After having identified localized regional differences across treatments, we asked whether the network structure differs at intermediate scales (mesoscales) between treatments. This kind of deviation would signal that different information integration and elaboration strategies are used for different tasks. To this aim, we detected the modular structure of functional networks for each treatment using state of the art community detection techniques (see Fig. 3d for the results of the community detection, and Methods for the robustness analysis). The first question that we can ask is whether the modular structure differs across treatments. For example, the two control (C) treatments are characterized by a slightly larger number of communities⁵, with respect to the learning (L) treatments⁴. It is more informative however to investigate to what degree the various communities are tightly linked within themselves with respect to each other. To quantitatively characterize the differences among partitions, we measured the ratio r (see Methods) of the total edge weight within a community to the total weight the edges between communities. If r ≥ 1, it means that communities are denser than the inter-community medium, suggesting stronger segregation of activity within the communities as opposed to the across them. We find that the treatment asocial control (AC) has the highest r (r = 2.45), followed by the social learning (SL) (r = 1.92), and the asocial learning (AL) (r=1.75) treatments, highlighting the presence of better defined communities and tighter segregation of the functional activity within them in these treatments (Fig. 3d). In contrast, the social control (SC) treatment displays a lower r value (r = 1.2), indicative of higher integration across communities rather than segregation within them (Fig. 3d).

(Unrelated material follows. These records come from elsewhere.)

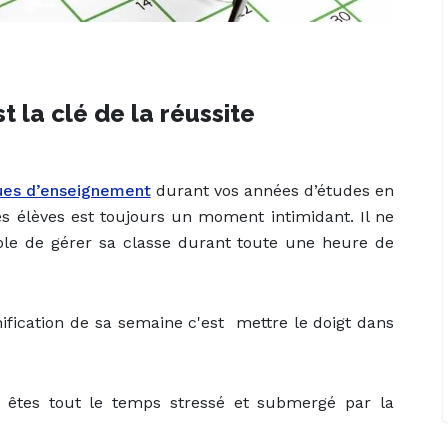
t la clé de la réussite
ues d’enseignement
durant vos années d’études en
es élèves est toujours un moment intimidant. Il ne
able de gérer sa classe durant toute une heure de
fication de sa semaine c'est mettre le doigt dans
êtes tout le temps stressé et submergé par la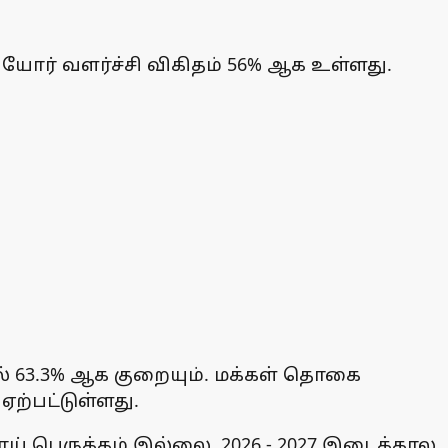
ியோர் வளர்ச்சி விகிதம் 56% ஆக உள்ளது.
ல் 63.3% ஆக குறையும். மக்கள் தொகை
ற்பட்டுள்ளது.
் பெருக்கம் இல்லை. 2026 - 2027 இடைக்கால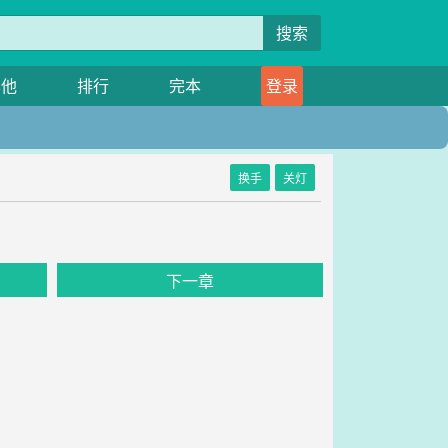
搜索
其他
排行
完本
登录
换手
关灯
下一章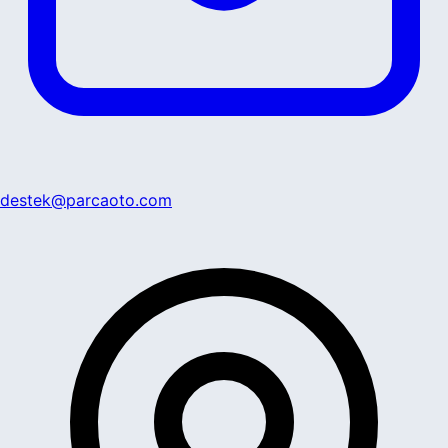
destek@parcaoto.com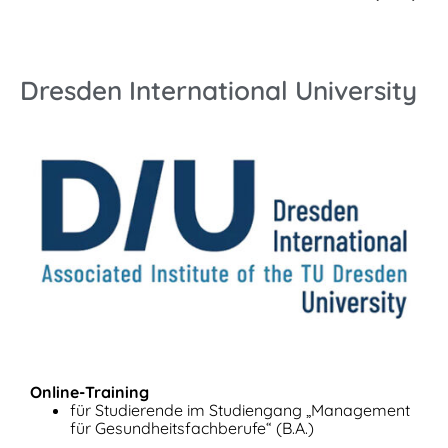
Dresden International University
Online-Training
für Studierende im Studiengang „Management
für Gesundheitsfachberufe“ (B.A.)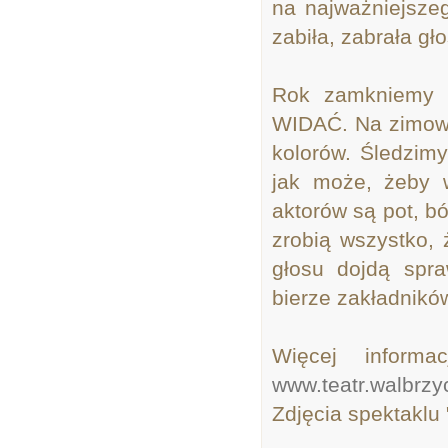
na najważniejszeg
zabiła, zabrała gł
Rok zamkniemy 
WIDAĆ. Na zimową
kolorów. Śledzimy
jak może, żeby w
aktorów są pot, b
zrobią wszystko, 
głosu dojdą spr
bierze zakładnikó
Więcej informa
www.teatr.walbrzy
Zdjęcia spektaklu 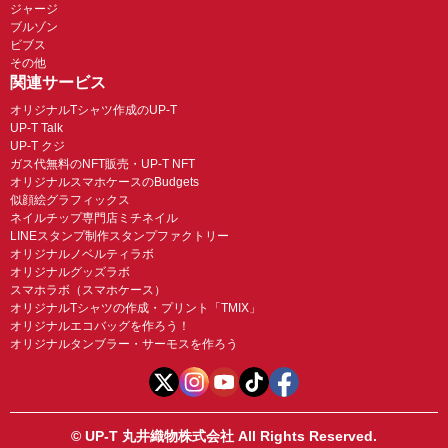
ジャージ
ブルゾン
ビブス
その他
関連サービス
オリジナルTシャツ作成のUP-T
UP-T Talk
UP-T クジ
ガス代無料のNFT販売・UP-T NFT
オリジナルスマホケースのBudgets
似顔絵グラフィックス
ネイルチップ専門店ミチネイル
LINEスタンプ制作スタンプファクトリー
オリジナルノベルティラボ
オリジナルグッズラボ
スマホラボ（スマホケース）
オリジナルTシャツの作成・プリント「TMIX」
オリジナルエコバッグを作ろう！
オリジナルタンブラー・サーモスを作ろう
© UP-T 丸井織物株式会社 All Rights Reserved.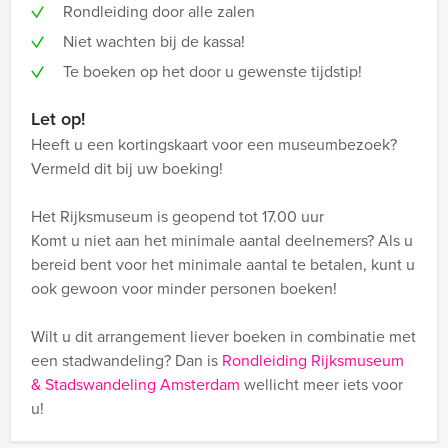
Rondleiding door alle zalen
Niet wachten bij de kassa!
Te boeken op het door u gewenste tijdstip!
Let op!
Heeft u een kortingskaart voor een museumbezoek?
Vermeld dit bij uw boeking!
Het Rijksmuseum is geopend tot 17.00 uur
Komt u niet aan het minimale aantal deelnemers? Als u
bereid bent voor het minimale aantal te betalen, kunt u
ook gewoon voor minder personen boeken!
Wilt u dit arrangement liever boeken in combinatie met
een stadwandeling? Dan is
Rondleiding Rijksmuseum
& Stadswandeling Amsterdam
wellicht meer iets voor
u!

In addition to the overall balance between integration and segregation, we can ask whether these functional communities—or parts of them—are conserved across different treatments. We did this by comparing communities between partitions corresponding to different treatments and looking for intersections between them (see Methods). We first compared the two control treatments (AC and SC). We found two conserved submodules (intersections of communities): one comprising Vd_l, Dc_l, Vv_l, Dil_l, A_l, Vc_r, Dm_l, Vd_r, Dm_r (green module in Fig. 3e), and a second one containing Vl_r, Hd_l, PGZ_l, VM_r, PGZ_r, PM_l, Hv_r, Hv_l, Hd_r (purple module in Fig. 3e). Interestingly, this second submodule appears with some modifications also when comparing the social and the learning treatments (SC, SL and AL, SL). Thus, we considered it to represent a visual response module. Then, we compared the two social treatments (SC and SL) to detect conserved submodules involved in social information processing. In this case, we found a single large, conserved submodule, containing the regions VL_r, Vl_r, ATN_r, VL_l, Hd_l, PGZ_l, VM_r, PGZ_r, Hv_r, DTN_r, Hv_l, and Hd_r. Note that this module contains a large part of the second module conserved between the control treatments (AC and SC), with the addition of regions VL_r, ATN_r, VL_l and DTN_r (i.e. social integration module = orange module in Fig. 3e, f). Finally, we compared the two learning treatments (AL and SL) to detect conserved submodules involved in general learning (i.e. retrieval of learned response in both social and asocial learning) and found a single large, conserved submodule containing regions VL_l, GC_l, PGZ_l, LH_l, Hd_l, PGZ_r, CM_l, Hv_r, LH_r, Hv_l, and ATN_l. Note again that this submodule contains a large fraction of the second module found in the comparison between controls (AC-SC), with the additional regions GC_l, LH_l, CM_l, LH_r, and ATN_l (i.e. general learning module = blue module in Fig. 3e, f). In all cases, we found that the conserved submodules include region VL_l.

Discussion

In this study zebrafish learned equally well a CS-US pairing using either social or an asocial CS, as there were no significant differences between the social and asocial learning treatments nor in learning acquisition during training phase neither in retrieval during the probe test. Importantly, we confirmed that zebrafish were able to discriminate between the social and asocial cues (i.e. CSs) used in this study and, as previously described, that they have a preference for the social cue³⁴. Therefore, social and asocial classic associative learning seem to be equally efficient.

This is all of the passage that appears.